No theology of work, as brief as it may be, is complete without a mention of challenges to work, of which there are at least three. (1) Work as idol. The recently coined word “workaholic” underscores that for many in Western nations and, increasingly, in the developing world, work has become an idol. It has usurped top priority over one’s self, one’s spouse and family, one’s colleagues and friends, and even God, all of whom/which are tragically sacrificed for the sake of vocational advancement and success. Work is a demanding and thankless master, robbing work-addicted people of life, relationships, peace, a good night’s sleep, a sense of satisfaction, and more. (2) Sloth. Some people who are able-bodied, educated and/or trained, have job opportunities, and are capable of holding down a job, become lazy and fail or refuse to work. They are characterized by affectlessness, being numb to their responsibility to engage in a vocation. As we have seen (2 Thess 3:6-12), Scripture issues a strong warning for such slothful people. The book of Proverbs (6:6-11; 10:26; 13:4; 15:19; 19:24; 20:4; 21:25; 26:13-16) offers wisdom as to why sluggardness is to be avoided. (3) Lack of work. Unemployment or underemployment, which may be on a local, national, or even international level, creates a crisis in which people who want to and are able to work cannot find work. The poor and marginalized are especially affected, but the divine mandate to work is less actualized overall in such times of crisis. Still, the dignity of work is championed. For example, the Disney movie Snow White and the Seven Dwarfs, released in financially troubled times with high unemployment in a world on the verge of war (1937), featured two songs about work: “Hi Ho, Hi Ho, It’s Off to Work We Go,” and “Whistle While You Work.” Duke Ellington’s Work Song, part 1 of Black, Brown, and Beige—a composition first played at Carnegie Hall in 1943—rehearsed the plight of Negros and their struggle for work. When work is scarce, human beings as divine image bearers regret and suffer from the lack of opportunities to carry out their responsibility to engage in vocation.

Conclusion

This article has treated several important aspects of a theology of work. First, human beings, created in the image of God, are divinely designed to reflect him and represent him as they build civilization through procreation and vocation. Second, human fallenness has wreaked havoc with human work, but human sinfulness and human work can be rescued and restored through the gospel of Jesus Christ. Third, though the church has often elevated heavenly work over earthly work, this error reflects philosophical influences rather than biblical and theological truth. Fourth, challenges to work wreak havoc with the proper relationship people should have toward work.
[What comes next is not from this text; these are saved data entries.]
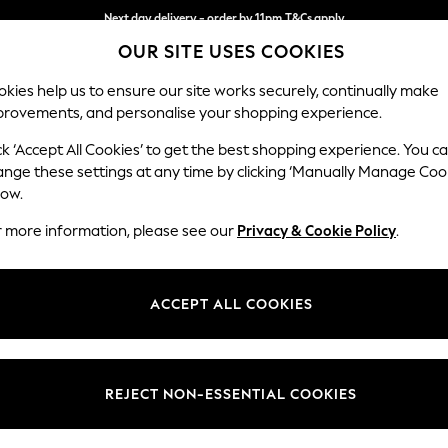
Next day delivery - order by 11pm.
T&Cs apply
OUR SITE USES COOKIES
Split the cost with pay in 3.
Find out more
kies help us to ensure our site works securely, continually make
provements, and personalise your shopping experience.
BABY
SCHOOL
HOLIDAY
BEAUTY
FURNITURE
ck ‘Accept All Cookies’ to get the best shopping experience. You c
Ashford Hi
ange these settings at any time by clicking ‘Manually Manage Coo
low.
2 Seater Sofa
r more information, please see our
Privacy & Cookie Policy
.
Dimensions:
W191 
Your chosen op
ACCEPT ALL COOKIES
Change Fabric And
Plush C
REJECT NON-ESSENTIAL COOKIES
Change Size And 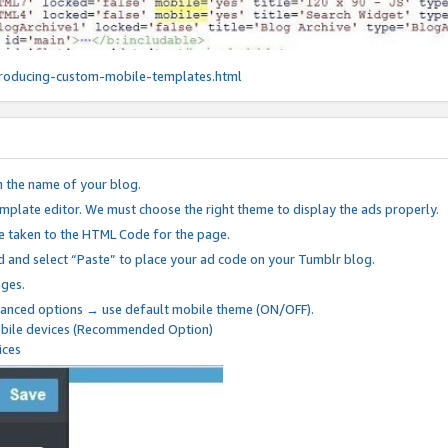
roducing-custom-mobile-templates.html
n the name of your blog.
mplate editor. We must choose the right theme to display the ads properly.
be taken to the HTML Code for the page.
 and select “Paste” to place your ad code on your Tumblr blog.
nges.
anced options → use default mobile theme (ON/OFF).
mobile devices (Recommended Option)
ices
In conclusion, two questions are offered for your consideration: (1) How do you regard your work, and how does the biblical and theological framework for work set forth in this article challenge your current viewpoint of your work? (2) If heavenly work is not more valuable than earthly work, does this change your view of the ministry of the church, the church’s ministers, and/or the profession in which you are engaged?